Bankruptcy Filing: Implications of Lying About Your Income on Credit Card Applications

Bankruptcy Filing: Implications of Lying About Your Income on Credit Card Applications

Have you ever thought about filing for bankruptcy but wondered what would happen if you had lied about your income on multiple credit card applications?

Whether you qualify for Chapter 7 or Chapter 13 bankruptcy, the decision to file can be complex, especially if you have engaged in dishonesty when obtaining credit. This article aims to clarify the potential implications of filing bankruptcy with a history of false statements on credit card applications, including the possibility of debt non-dischargeability and the risk of legal repercussions.

Chapter 7 and Chapter 13 Bankruptcy: The Basics

Chapter 7 bankruptcy is a type of bankruptcy that involves liquidating non-exempt assets to pay off debts, while Chapter 13 bankruptcy allows you to create a repayment plan over a period of up to five years.

In a Chapter 7 bankruptcy, creditors generally do not show up to contest the debtor’s eligibility.
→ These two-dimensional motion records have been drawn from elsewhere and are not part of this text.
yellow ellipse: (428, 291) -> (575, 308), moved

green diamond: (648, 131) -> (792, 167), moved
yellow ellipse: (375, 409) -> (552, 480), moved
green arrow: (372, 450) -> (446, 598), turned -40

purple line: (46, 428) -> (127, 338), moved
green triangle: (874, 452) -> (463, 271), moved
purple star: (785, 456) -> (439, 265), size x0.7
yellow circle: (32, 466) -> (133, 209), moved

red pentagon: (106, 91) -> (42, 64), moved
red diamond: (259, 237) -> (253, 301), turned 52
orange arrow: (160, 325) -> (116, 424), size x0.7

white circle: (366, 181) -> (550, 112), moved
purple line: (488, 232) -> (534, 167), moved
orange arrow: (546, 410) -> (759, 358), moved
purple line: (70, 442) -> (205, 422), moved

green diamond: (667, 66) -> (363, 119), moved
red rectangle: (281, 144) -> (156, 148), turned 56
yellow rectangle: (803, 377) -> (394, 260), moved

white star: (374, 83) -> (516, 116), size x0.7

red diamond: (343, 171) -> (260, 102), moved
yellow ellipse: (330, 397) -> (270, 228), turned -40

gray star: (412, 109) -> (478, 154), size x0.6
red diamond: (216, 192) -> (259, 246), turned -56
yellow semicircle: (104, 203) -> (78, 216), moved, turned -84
Even if you have to file a Chapter 13 bankruptcy, creditors are typically motivated to confirm the bankruptcy since they will receive a portion of the payments as part of the repayment plan. Therefore, filing either chapter should generally be a smooth process, assuming you meet the eligibility criteria.
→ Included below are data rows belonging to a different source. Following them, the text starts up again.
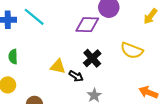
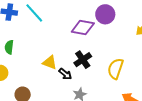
yellow semicircle: (132, 51) -> (115, 69), moved, turned 80

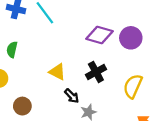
purple circle: (105, 14) -> (131, 38), moved
black arrow: (65, 74) -> (72, 96), moved

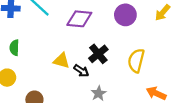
purple diamond: (99, 35) -> (79, 19), moved
black arrow: (72, 96) -> (81, 71), moved

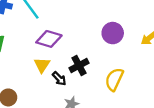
purple diamond: (79, 19) -> (49, 39), moved
yellow triangle: (61, 61) -> (42, 65), turned 36

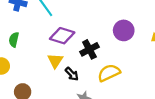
black cross: (79, 66) -> (89, 49), moved
yellow semicircle: (114, 79) -> (109, 73), moved, turned 40

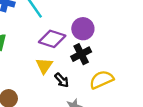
purple circle: (124, 30) -> (83, 29), moved

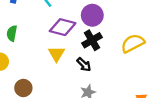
black arrow: (62, 80) -> (84, 65), moved
yellow semicircle: (102, 80) -> (133, 43), moved

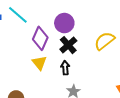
purple diamond: (63, 27) -> (40, 38), turned -70
black arrow: (84, 65) -> (65, 68), turned -128

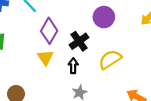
purple circle: (64, 23) -> (104, 17), moved
yellow semicircle: (105, 41) -> (110, 59), moved

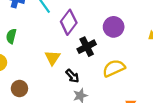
purple diamond: (49, 31) -> (69, 22), moved
black arrow: (73, 66) -> (72, 76), moved, turned 128

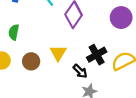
black cross: (87, 47) -> (97, 55), moved
brown circle: (19, 88) -> (31, 61), moved

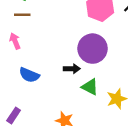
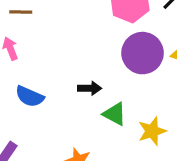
purple circle: (93, 49) -> (143, 53), moved

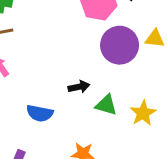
blue semicircle: (30, 97) -> (40, 113), moved

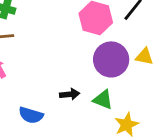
green triangle: (106, 105) -> (103, 100), moved

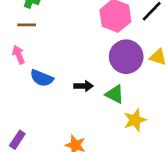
blue semicircle: (31, 115) -> (42, 78), moved

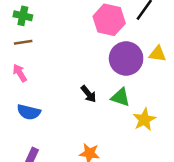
blue semicircle: (42, 78) -> (29, 112), moved
black arrow: (84, 86) -> (89, 94), turned 60

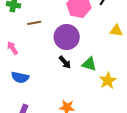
brown line: (23, 42) -> (34, 23), moved
purple circle: (126, 58) -> (67, 37), moved

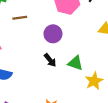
purple circle: (67, 37) -> (53, 34), size x0.7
False Statements and Bankruptcy Protection

It is crucial to be truthful when filing for bankruptcy, as false statements can have severe consequences. For instance, if the court discovers that you have lied about your income on credit card applications, your debts might not be dischargeable under Chapter 7. This means that you may not be able to wipe out these debts, which can significantly impact your financial recovery.

Chapter 13 bankruptcy offers a “super-discharge” after completing a repayment plan. However, if the card issuers press the matter, the dischargeability of the related debts may still be jeopardized. The court may investigate the false statements and could question the legitimacy of your credit applications and the amounts of credit you were granted.

Legal and Financial Implications

Firstly, a lie on your credit card application could potentially result in fraud charges. Filing for bankruptcy with a history of false statements may expose you to criminal repercussions in addition to civil liabilities. Therefore, it is imperative to consult a licensed attorney who specializes in bankruptcy cases for guidance.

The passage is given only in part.